WASHINGTON - A national trade association wants the banking agencies to conduct a spring cleaning.

The Bankers Roundtable asked the regulators this month to either eliminate or substantially modify scores of rules in response to the Riegle Community Development and Regulatory Improvement Act of 1994. That law requires the agencies to review their rules to reduce regulatory costs, improve industry efficiency, and remove unwarranted credit restraints.

"It is an opportunity in the current political and regulatory climate to reexamine regulations that may not be of the greatest concern but were constant, minor irritants that could be disposed of," said Richard F. Ober Jr., general counsel at UJB Financial Corp. and one of the co-authors of the letter.

The letter hits just about every aspect of the regulatory process, ranging from insider loans, to background checks, to rescission, to appraisals.

In one of the more controversial provisions, the group wants regulators to let banks test-market innovative products without prior approval. Also, it asked the agencies to take a broader view of what services are "incidental" to banking and thus permitted.

The group also said regulators should permit commercial banks to acquire failing thrifts without having to pay a fee to leave the Savings Association Insurance Fund.

While the trade group's letter garnered support, Washington observers gave it little chance of success.

"You have one of these streamlining initiatives every half dozen years," said Kenneth E. Scott, a professor at Stanford Law School and a member of the Shadow Financial Regulatory Committee.

The initiatives usually fizzle because regulators are afraid Congress will criticize them if they don't have every possible fact before acting on a matter, he said.

"There is a built-in bias to say, Tell me, tell me, tell me," Mr. Scott said.

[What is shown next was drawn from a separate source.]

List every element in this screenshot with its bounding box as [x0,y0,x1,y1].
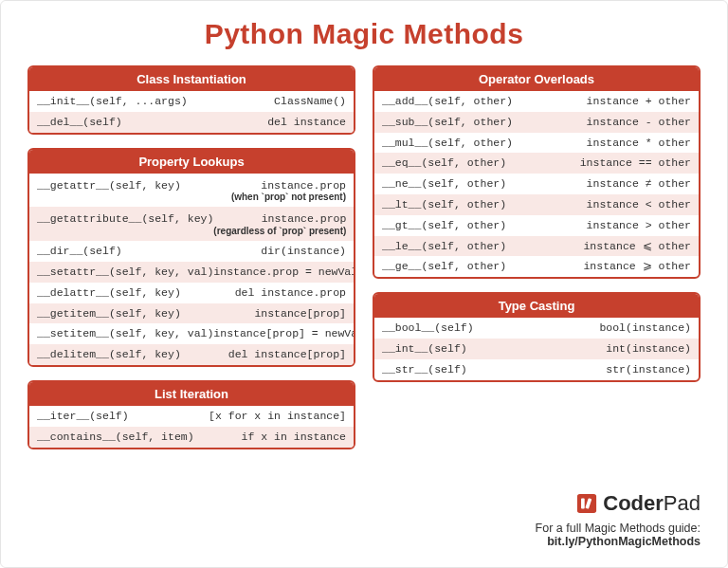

George Bentson, a professor at Emory University and a member of the shadow regulatory committee, said regulators become too protective.

"They could do a lot," Mr. Kaufman said. "Very unfortunately, we seem to have a turf battle between the Comptroller and the Federal Reserve. It is unfortunate because, who really cares?"

But, Bankers Roundtable general counsel Richard Whiting said this time is different.

"They now have been directed to do something and to report to Congress in 1996 on what they have done," Mr. Whiting said. "So we've provided a bit of a measuring stick to see what actions they actually take."

The "measuring stick" is quite comprehensive, filling 26 pages. Proposals include:

*Restrict Regulation O's limit on insider lending to only those officers with policymaking responsibilities. Also, allow unlimited lending to insiders for loans that are fully secured with either a first or second lien on a house. And the Federal Deposit Insurance Corp. should conform its rule to the one used by the other agencies.

*Streamline the applications process, requiring the reserve banks and the Federal Reserve Board to process applications simultaneously. Also, reduce disclosures for large banks acquiring small institutions and eliminate the Fed's ability to repeatedly delay applications by asking for more information. Finally, the agencies should ignore all comments received after the filing deadline.

*Modify section 20 firewalls, permitting bank directors to sit on the board of securities subsidiaries, allowing affiliates to market section 20 products, dropping restriction that keep bank affiliates from providing credit to enhance a security underwritten by the section 20 subsidiary, and adopting a new, more expansive method of calculating the 10% cap on securities work.

*Permit consumers in more situations to waive their right to rescind a loan secured by a second mortgage and eliminate rules that require a bank to register as a deposit broker before making deposits at affiliated, insured institutions.

*Allow banks to hire people with criminal records for clerical, maintenance or service jobs without first receiving FDIC approval, and kill the summary deposit report for bank branches.